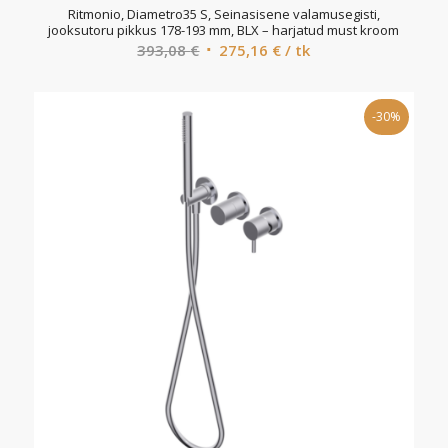
Ritmonio, Diametro35 S, Seinasisene valamusegisti,
jooksutoru pikkus 178-193 mm, BLX – harjatud must kroom
Algne
Current
393,08
€
275,16
€
/ tk
hind
price
oli:
is:
-30%
393,08 €.
275,16 €.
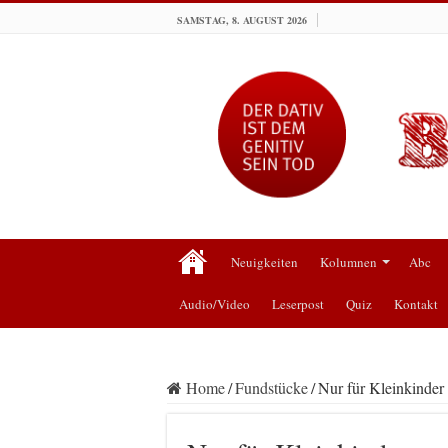
SAMSTAG, 8. AUGUST 2026
Neuigkeiten
Kolumnen
Abc
Audio/Video
Leserpost
Quiz
Kontakt
Home
/
Fundstücke
/
Nur für Kleinkinder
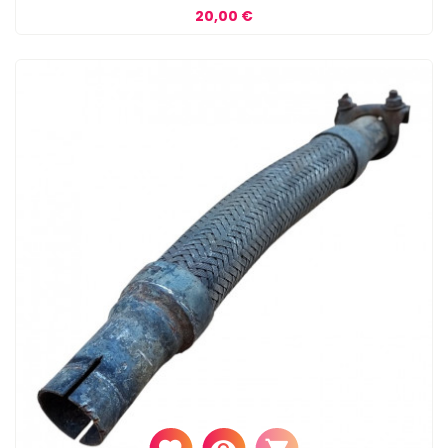
Prix
20,00 €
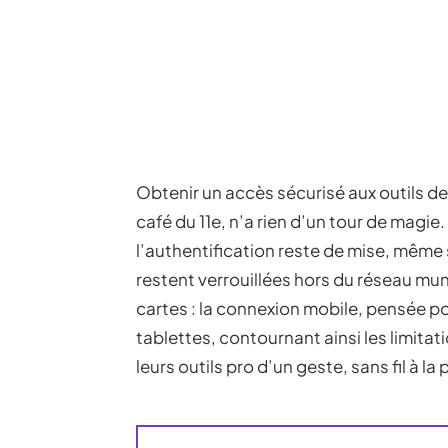
Obtenir un accès sécurisé aux outils de
café du 11e, n’a rien d’un tour de magie. 
l’authentification reste de mise, même
restent verrouillées hors du réseau mun
cartes : la connexion mobile, pensée pou
tablettes, contournant ainsi les limitat
leurs outils pro d’un geste, sans fil à la 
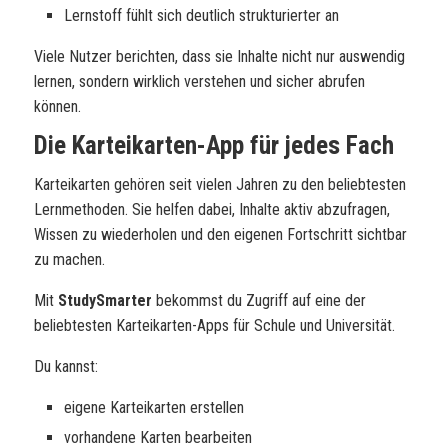
Lernstoff fühlt sich deutlich strukturierter an
Viele Nutzer berichten, dass sie Inhalte nicht nur auswendig
lernen, sondern wirklich verstehen und sicher abrufen
können.
Die Karteikarten-App für jedes Fach
Karteikarten gehören seit vielen Jahren zu den beliebtesten
Lernmethoden. Sie helfen dabei, Inhalte aktiv abzufragen,
Wissen zu wiederholen und den eigenen Fortschritt sichtbar
zu machen.
Mit
StudySmarter
bekommst du Zugriff auf eine der
beliebtesten Karteikarten-Apps für Schule und Universität.
Du kannst:
eigene Karteikarten erstellen
vorhandene Karten bearbeiten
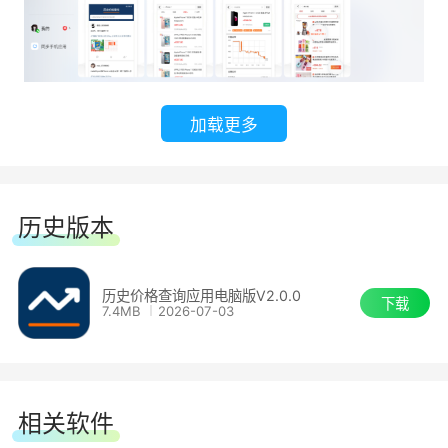
加载更多
历史版本
历史价格查询应用电脑版V2.0.0
下载
7.4MB
2026-07-03
相关软件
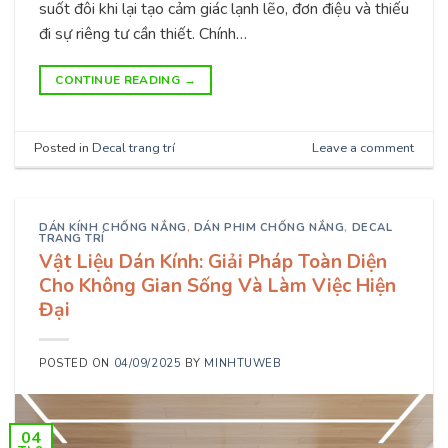
suốt đôi khi lại tạo cảm giác lạnh lẽo, đơn điệu và thiếu
đi sự riêng tư cần thiết. Chính…
CONTINUE READING
→
Posted in
Decal trang trí
Leave a comment
DÁN KÍNH CHỐNG NẮNG
,
DÁN PHIM CHỐNG NẮNG
,
DECAL
TRANG TRÍ
Vật Liệu Dán Kính: Giải Pháp Toàn Diện
Cho Không Gian Sống Và Làm Việc Hiện
Đại
POSTED ON
04/09/2025
BY
MINHTUWEB
04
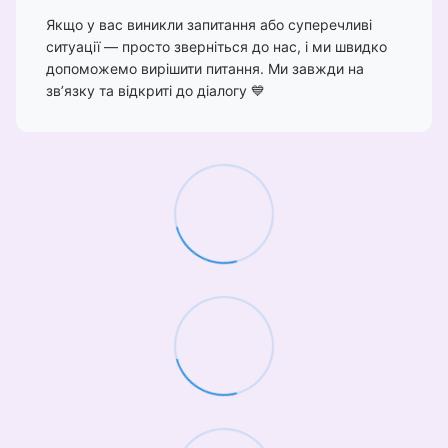
Якщо у вас виникли запитання або суперечливі
ситуації — просто зверніться до нас, і ми швидко
допоможемо вирішити питання. Ми завжди на
зв’язку та відкриті до діалогу 💙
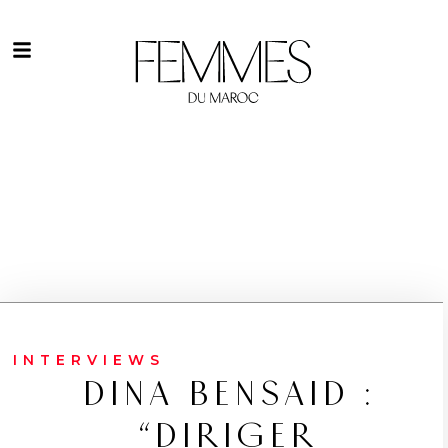
INTERVIEWS
DINA BENSAID :
“DIRIGER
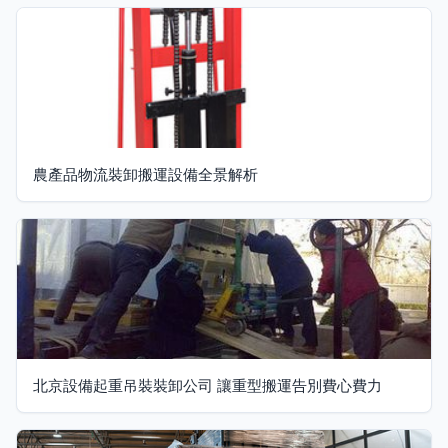
農產品物流裝卸搬運設備全景解析
北京設備起重吊裝裝卸公司 讓重型搬運告別費心費力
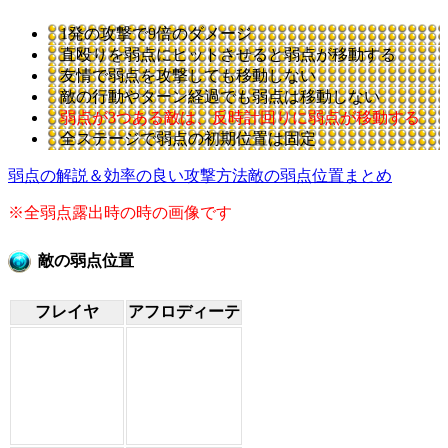
1発の攻撃で9倍のダメージ
直殴りを弱点にヒットさせると弱点が移動する
友情で弱点を攻撃しても移動しない
敵の行動やターン経過でも弱点は移動しない
弱点が3つある敵は、反時計回りに弱点が移動する
全ステージで弱点の初期位置は固定
弱点の解説＆効率の良い攻撃方法
敵の弱点位置まとめ
※全弱点露出時の時の画像です
敵の弱点位置
フレイヤ
アフロディーテ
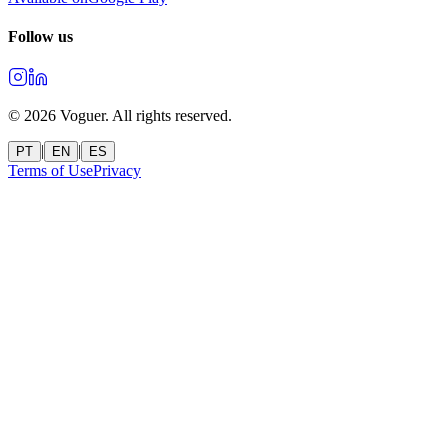
Follow us
©
2026
Voguer.
All rights reserved
.
|
|
PT
EN
ES
Terms of Use
Privacy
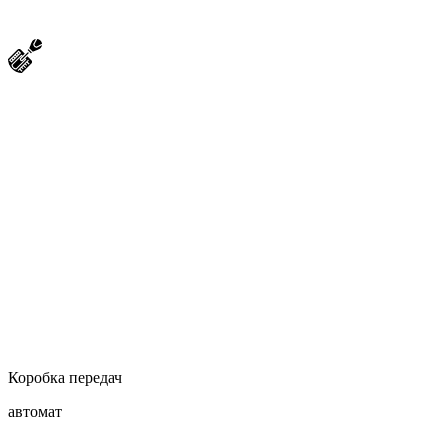
Коробка передач
автомат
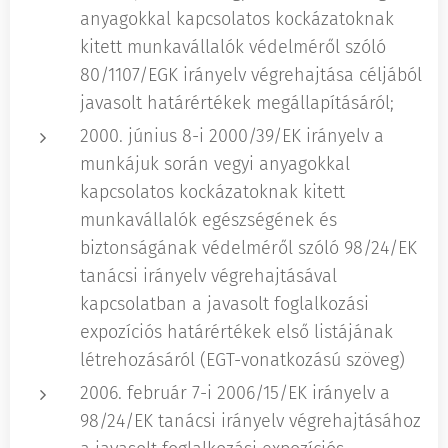
anyagokkal kapcsolatos kockázatoknak
kitett munkavállalók védelméről szóló
80/1107/EGK irányelv végrehajtása céljából
javasolt határértékek megállapításáról;
2000. június 8-i 2000/39/EK irányelv a
munkájuk során vegyi anyagokkal
kapcsolatos kockázatoknak kitett
munkavállalók egészségének és
biztonságának védelméről szóló 98/24/EK
tanácsi irányelv végrehajtásával
kapcsolatban a javasolt foglalkozási
expozíciós határértékek első listájának
létrehozásáról (EGT-vonatkozású szöveg)
2006. február 7-i 2006/15/EK irányelv a
98/24/EK tanácsi irányelv végrehajtásához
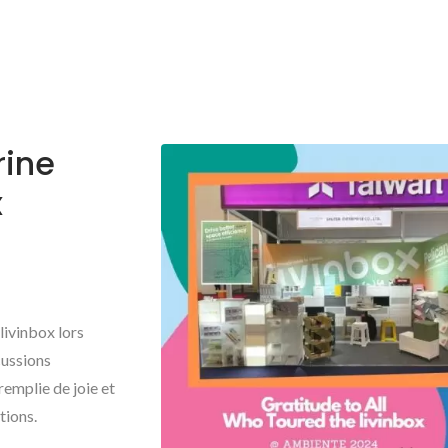
rine
x
ivinbox lors
cussions
emplie de joie et
tions.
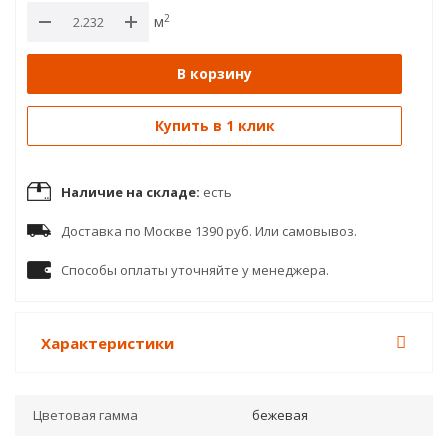
2
м
В корзину
Купить в 1 клик
Наличие на складе:
есть
Доставка по Москве 1390 руб. Или самовывоз.
Способы оплаты уточняйте у менеджера.
Характеристики
Цветовая гамма
бежевая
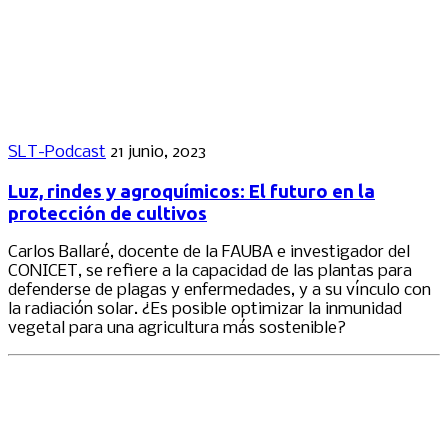
SLT-Podcast
21 junio, 2023
Luz, rindes y agroquímicos: El futuro en la
protección de cultivos
Carlos Ballaré, docente de la FAUBA e investigador del
CONICET, se refiere a la capacidad de las plantas para
defenderse de plagas y enfermedades, y a su vínculo con
la radiación solar. ¿Es posible optimizar la inmunidad
vegetal para una agricultura más sostenible?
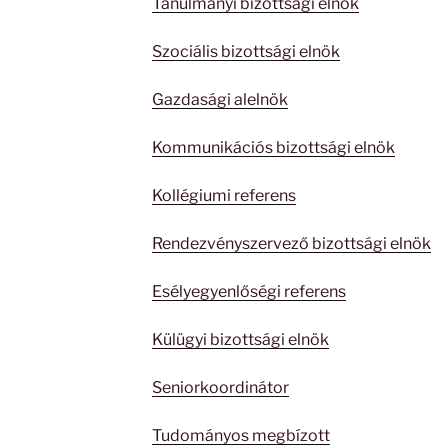
Tanulmányi bizottsági elnök
Szociális bizottsági elnök
Gazdasági alelnök
Kommunikációs bizottsági elnök
Kollégiumi referens
Rendezvényszervező bizottsági elnök
Esélyegyenlőségi referens
Külügyi bizottsági elnök
Seniorkoordinátor
Tudományos megbízott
##########
→ **Exercise description**
The lines running from the beginning of the listing above through the line that holds "Viele Nutzer berichten, dass" are to be duplicated exactly, both ends kept, pictures omitted.

→ **Task solution**
Ritmonio, Diametro35 S, Seinasisene valamusegisti,
jooksutoru pikkus 178-193 mm, BLX – harjatud must kroom
Algne
Current
393,08
€
275,16
€
/ tk
hind
price
oli:
is:
-30%
393,08 €.
275,16 €.
SAMSTAG, 8. AUGUST 2026
Neuigkeiten
Kolumnen
Abc
Audio/Video
Leserpost
Quiz
Kontakt
Home
/
Fundstücke
/
Nur für Kleinkinder
Prix
20,00 €
Obtenir un accès sécurisé aux outils de
café du 11e, n’a rien d’un tour de magie. 
l’authentification reste de mise, même
restent verrouillées hors du réseau mun
cartes : la connexion mobile, pensée pou
tablettes, contournant ainsi les limitat
leurs outils pro d’un geste, sans fil à la 
Lernstoff fühlt sich deutlich strukturierter an
Viele Nutzer berichten, dass sie Inhalte nicht nur auswendig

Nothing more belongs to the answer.